Serratia marcescens nuclease is an extracellular sugar non-specific endonuclease and catalyzes the splitting of the 3'O-P bonds of both single- and double-stranded DNA and RNA, producing mono-, di-, tri- and tetra-5'-monophosphate-terminated nucleotides. The nuclease is a dimer of identical subunits of 245 amino acid residues.

X-ray data do 1.7 A resolution were collected on the EMBL X11 beam line during the parasitic mode of operation of DORIS storage ring with use of imagine-plate scanner developed by J.Hendrix and A. Lentfer.

The model of Sm nuclease deposited to PDB by Miller et al. was used to obtain a start model. This model at 2.1A resolution was refined to 16.8% value of crystallographic R-factor. The start value of R-factor in the same resolution zone but calculated with new experimental data was 32.4% and the exclusion of water molecules increased the R-factor value up to 36%.

The model has been refined at 1.7A resolution to the R-factor of 17.3% and R-free of 22.2%, with RMS 0.011A for bond lengths (max. 0.07A), 1.8 for angles values (max. 11). The final model consists of 3678 non-hydrogen atoms and 443 water molecules.

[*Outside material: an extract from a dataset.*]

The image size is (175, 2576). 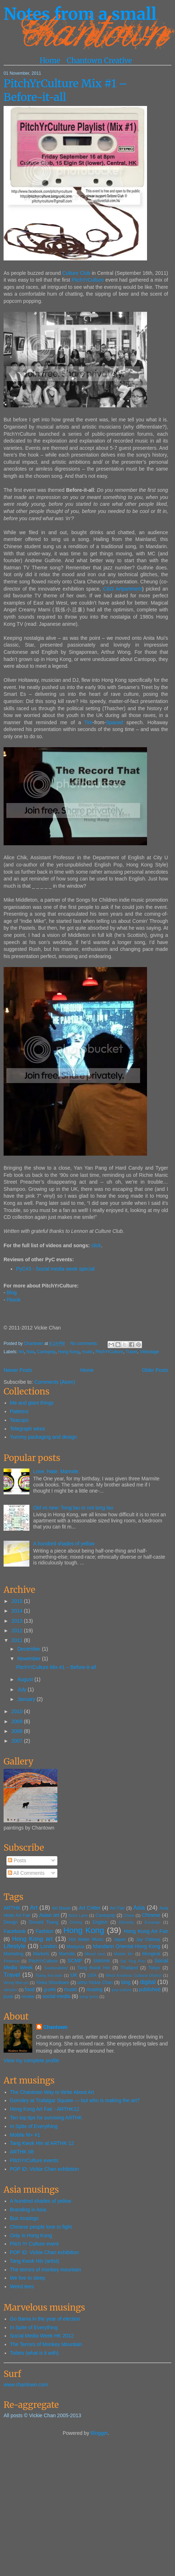 What do you see at coordinates (129, 1967) in the screenshot?
I see `Thailand` at bounding box center [129, 1967].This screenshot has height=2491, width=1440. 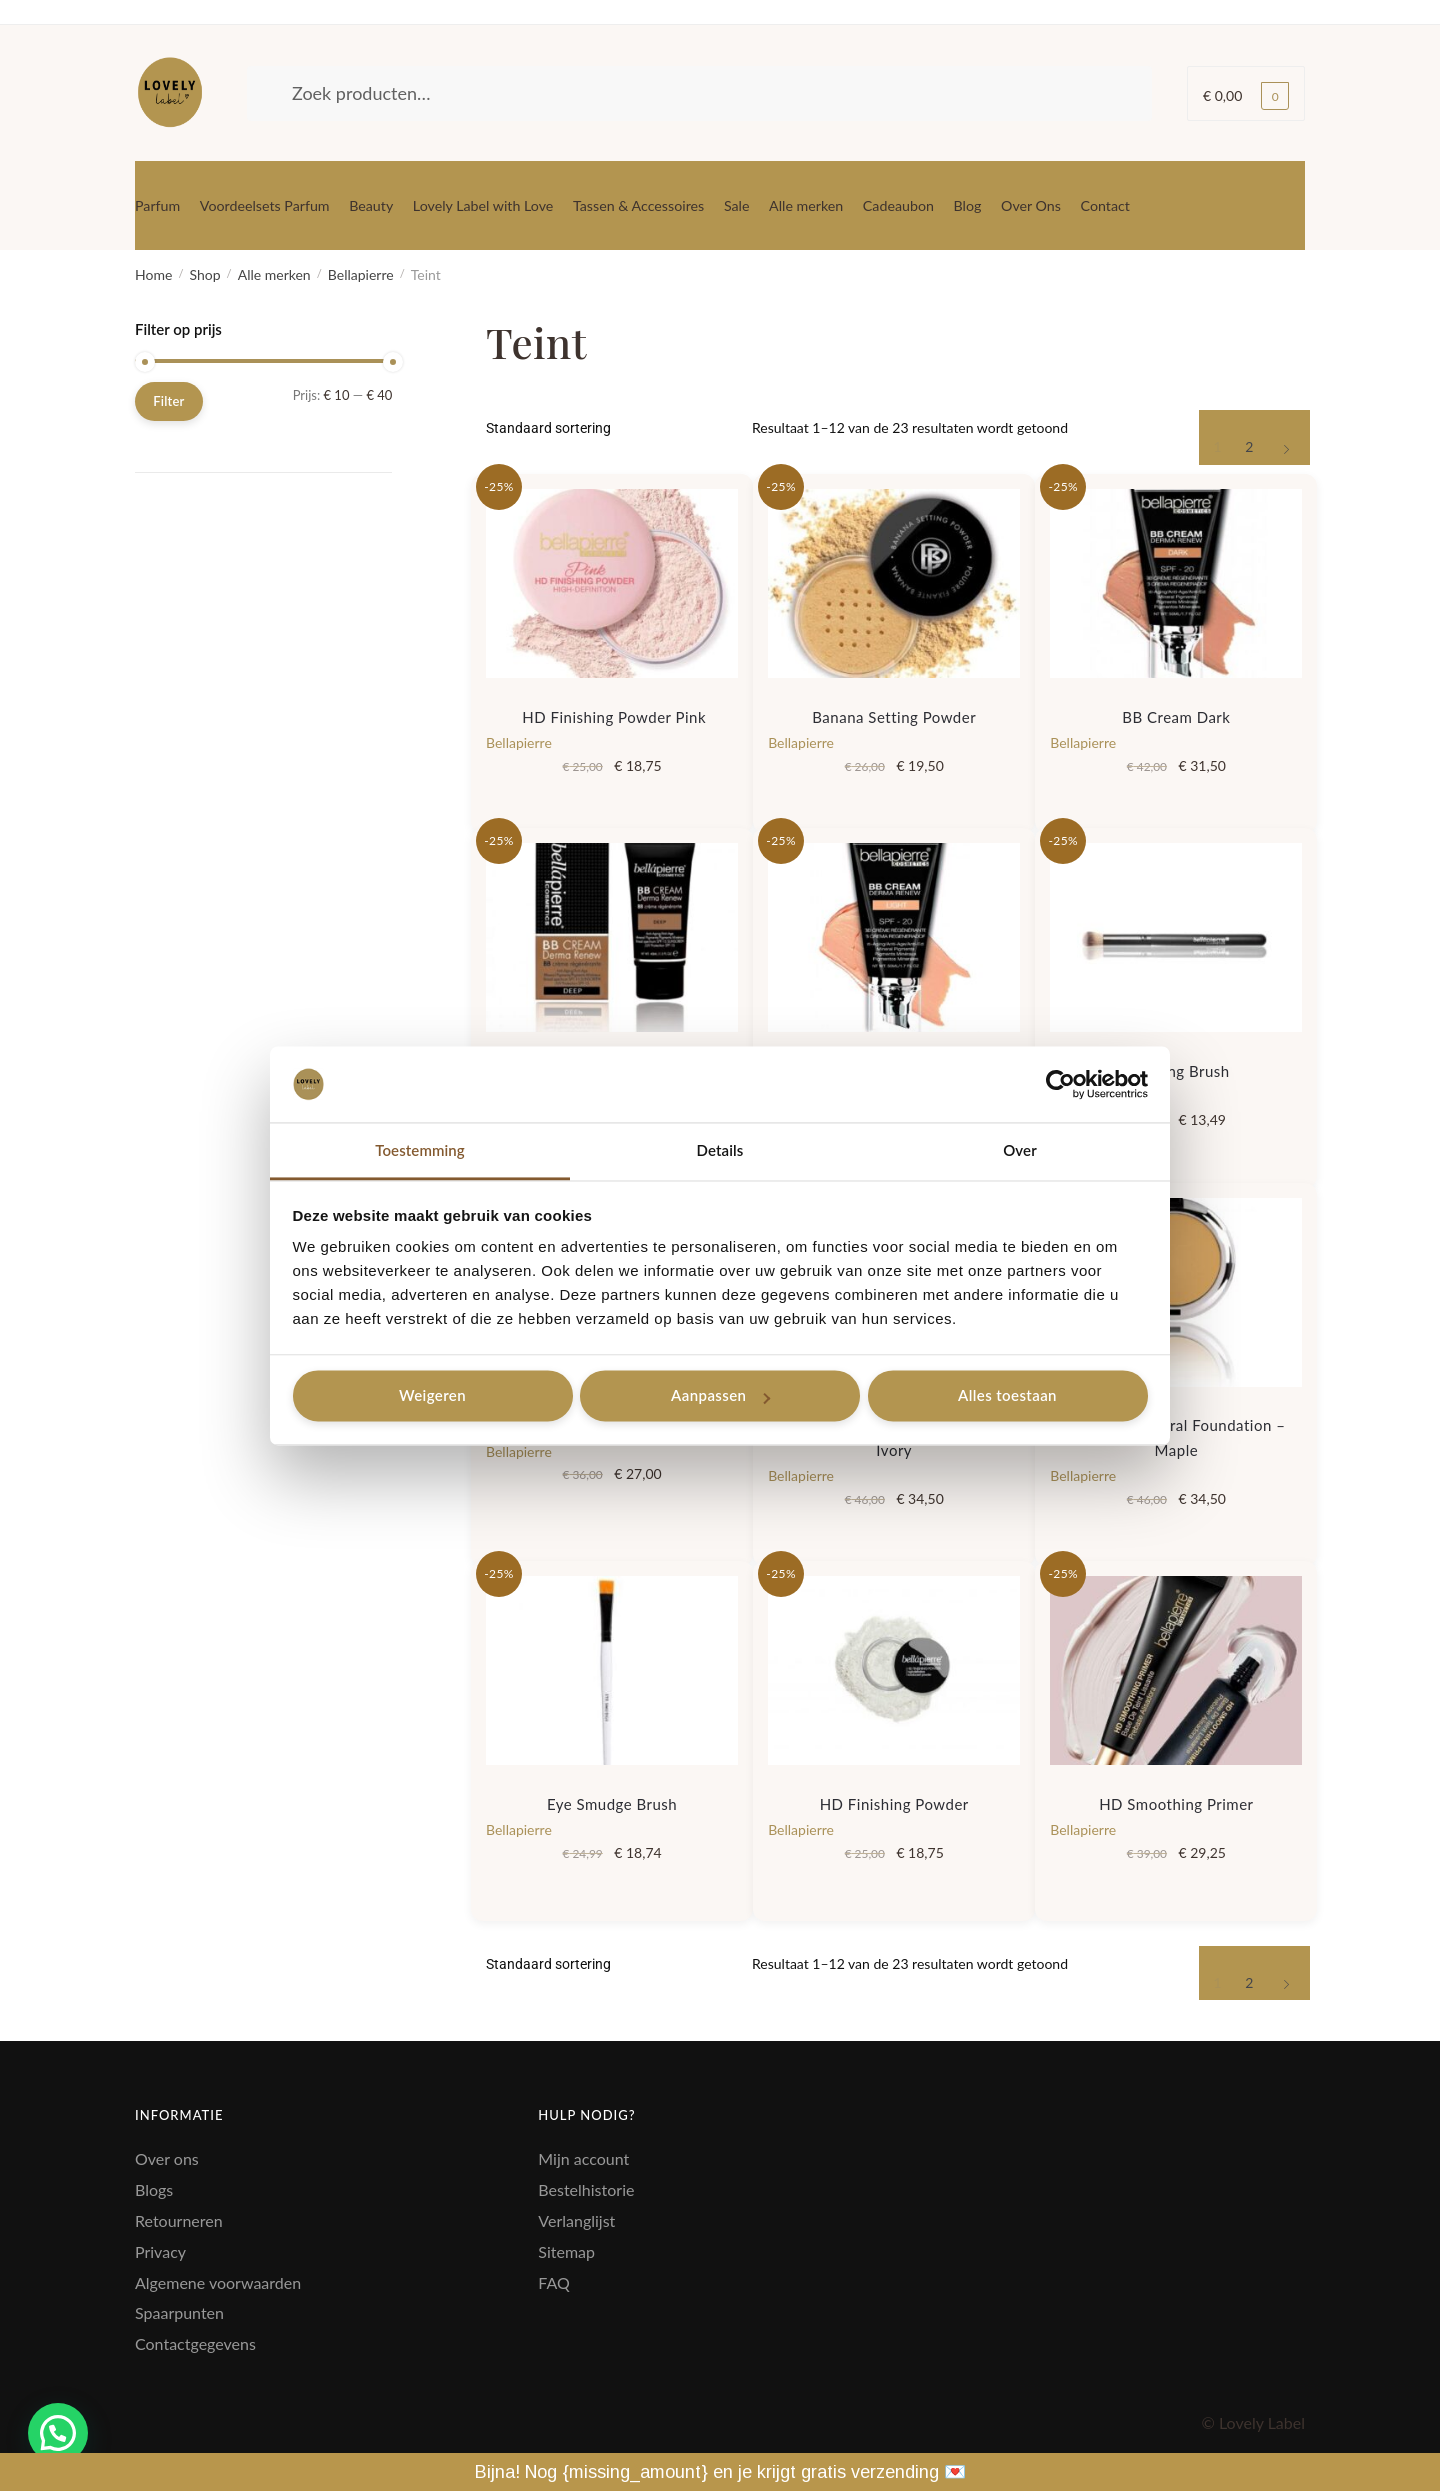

The analysis of refined model shows the rich secondary structure in the second domain of enzyme, that earlier was called as «long disordered loop». Considering the final model enabled us to suggest a catalytic mechanism of enzyme action based on a concerted participation of the catalytically important amino acid residues of the enzyme active site.